Os defensores da energia verde, incluindo nosso presidente e seu governo, interpretam totalmente mal o desafio em questão. A transição proposta para o “zero líquido” via energia eólica e solar não apenas não é fácil, mas é uma fantasia total. Provavelmente não pode ocorrer sem prejudicar drasticamente nossa economia, estilo de vida e segurança, e certamente não pode ocorrer em nada que se aproxime remotamente de um custo razoável. Em algum momento, a transição forçada em curso, se continuar, inevitavelmente atingirá limites físicos e/ou financeiros e entrará em colapso. Mas as circunstâncias sob as quais a queda e a queima ocorrerão são atualmente desconhecidas. Assim, pior do que ser uma mera fantasia, a tentativa de realizar uma transição “net zero” é um perigoso fantasia, colocando em risco a vida, a saúde e a segurança de todos os americanos à medida que a tentativa de transição avança para seu fracasso inevitável.

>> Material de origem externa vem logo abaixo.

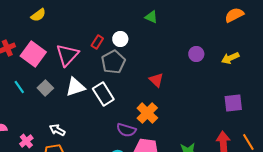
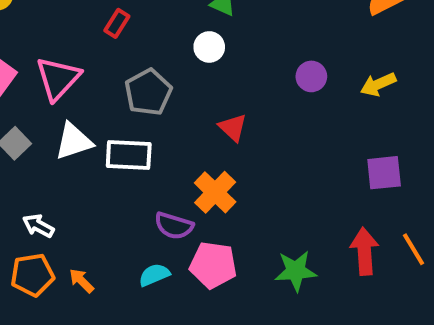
white circle: (120, 39) -> (209, 47), moved
red rectangle: (97, 42) -> (117, 23), moved
white rectangle: (103, 94) -> (129, 155), turned -55

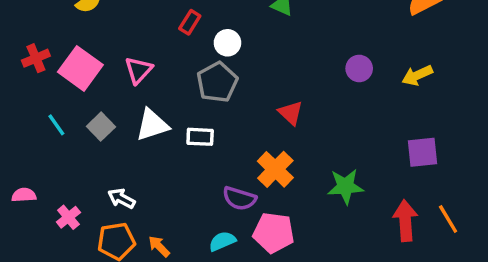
white circle: (209, 47) -> (227, 43), moved
pink triangle: (58, 78) -> (139, 70), size x0.7
white rectangle: (129, 155) -> (200, 137), size x0.7
green star: (296, 271) -> (345, 186), moved

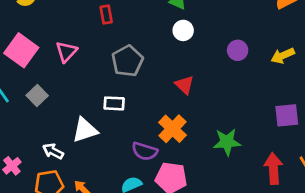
red rectangle: (190, 22) -> (106, 15), turned -42
white circle: (227, 43) -> (183, 30), moved
white triangle: (152, 125) -> (85, 130), moved

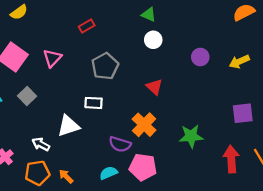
red rectangle: (106, 15) -> (87, 26), turned 70

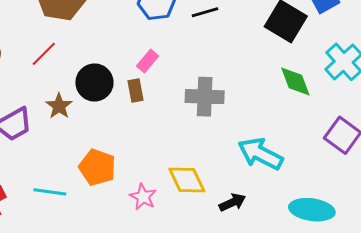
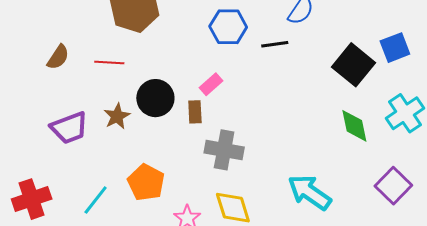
red line: (44, 54) -> (109, 62), turned 40
gray cross: (205, 97) -> (224, 150), moved
cyan line: (50, 192) -> (96, 200), turned -68

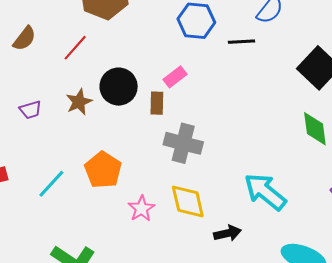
red line: (109, 62) -> (75, 48), turned -56
purple trapezoid: (69, 128) -> (30, 110), size x0.6

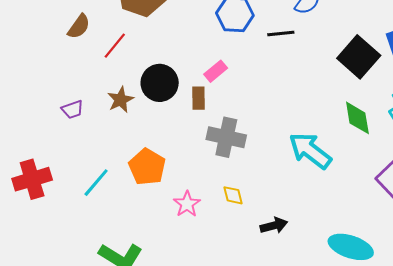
brown semicircle: (24, 39) -> (79, 26), moved
cyan arrow: (265, 192) -> (310, 151), moved
yellow diamond: (188, 202) -> (233, 195), size x0.6

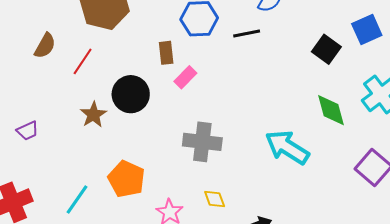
black square: (359, 57) -> (326, 49), size x0.7
brown rectangle: (198, 98) -> (166, 53), moved
purple trapezoid: (72, 109) -> (28, 131), moved

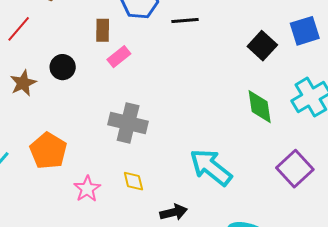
black circle: (131, 94) -> (63, 67), size x0.7
cyan arrow: (287, 147) -> (211, 167), moved

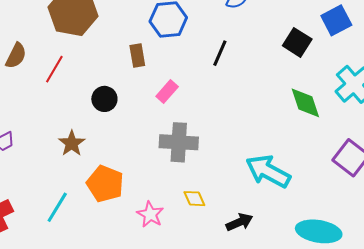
black line: (185, 20) -> (220, 53), moved, turned -52
pink rectangle: (119, 57) -> (167, 91), moved
brown star: (23, 83) -> (72, 143), moved

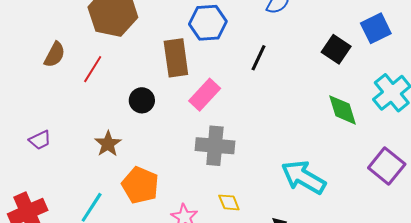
brown rectangle: (137, 56) -> (176, 58), size x1.6
pink rectangle: (167, 91) -> (205, 95), size x1.4

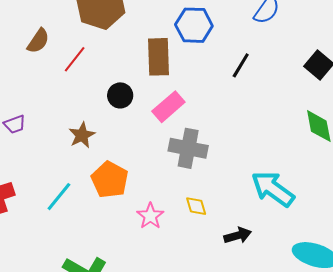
pink rectangle: (205, 95) -> (168, 107), moved

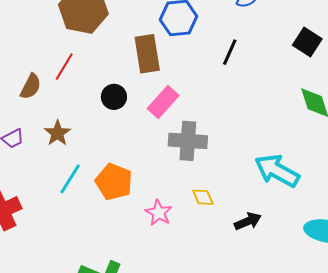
brown semicircle: (38, 41) -> (31, 86), moved
brown star: (82, 135) -> (58, 133), moved
cyan line: (59, 197) -> (70, 179), moved

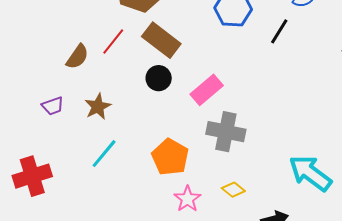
black line: (230, 52) -> (279, 31), moved
brown rectangle: (147, 54) -> (161, 40), moved, turned -51
orange pentagon: (114, 182) -> (170, 157), moved
yellow diamond: (203, 197) -> (233, 190), turned -35

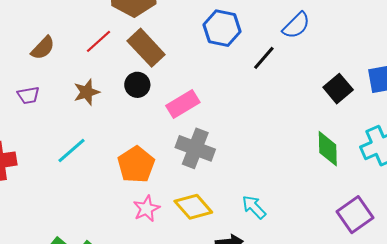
brown semicircle: (77, 57) -> (43, 48), moved
brown star: (98, 107) -> (87, 92), moved
cyan arrow: (310, 173) -> (254, 207), moved, size x0.6
yellow diamond: (233, 190) -> (193, 207), size x1.6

A raiz do problema quase não reconhecido é que as instalações de geração eólica e solar produzem algo fundamentalmente diferente do que os combustíveis fósseis produzem. Os combustíveis fósseis produzem energia confiável e despachável, ou seja, disponível quando desejado e necessário. O vento e o sol produzem energia intermitente, ou seja, disponível apenas quando as condições climáticas permitem, o que muitas vezes não corresponde à demanda do consumidor.

Aqui está algo que deveria ser incrivelmente óbvio, mas infelizmente não é mencionado em grande parte nas discussões sobre a transição para a energia verde: Nenhuma quantidade incremental de geração de energia eólica e solar por si só pode fornecer uma rede elétrica confiável 24 horas por dia, 7 dias por semana. A eletricidade é produzida no momento em que é consumida e, portanto, uma rede confiável deve fornecer eletricidade para atender à demanda do consumidor em todas as horas. Para dar apenas o exemplo mais óbvio, as turbinas eólicas não produzem nada quando o vento está calmo, e os painéis solares não produzem nada à noite; e, portanto, um sistema combinado de vento/solar não produz nada em uma noite calma. Infelizmente, o pico de demanda de eletricidade geralmente ocorre à noite, logo após o pôr do sol, quando o vento está calmo ou próximo a ele. Sem backup total de alguma fonte, uma rede elétrica alimentada pelo vento e pelo sol experimentará, como apenas este exemplo, um apagão completo em todas as noites calmas. E não importa se você constrói um milhão de turbinas eólicas e painéis solares, ou um bilhão, ou um trilhão. Em uma noite calma, eles ainda não produzirão nada e exigirão backup total de alguma outra fonte.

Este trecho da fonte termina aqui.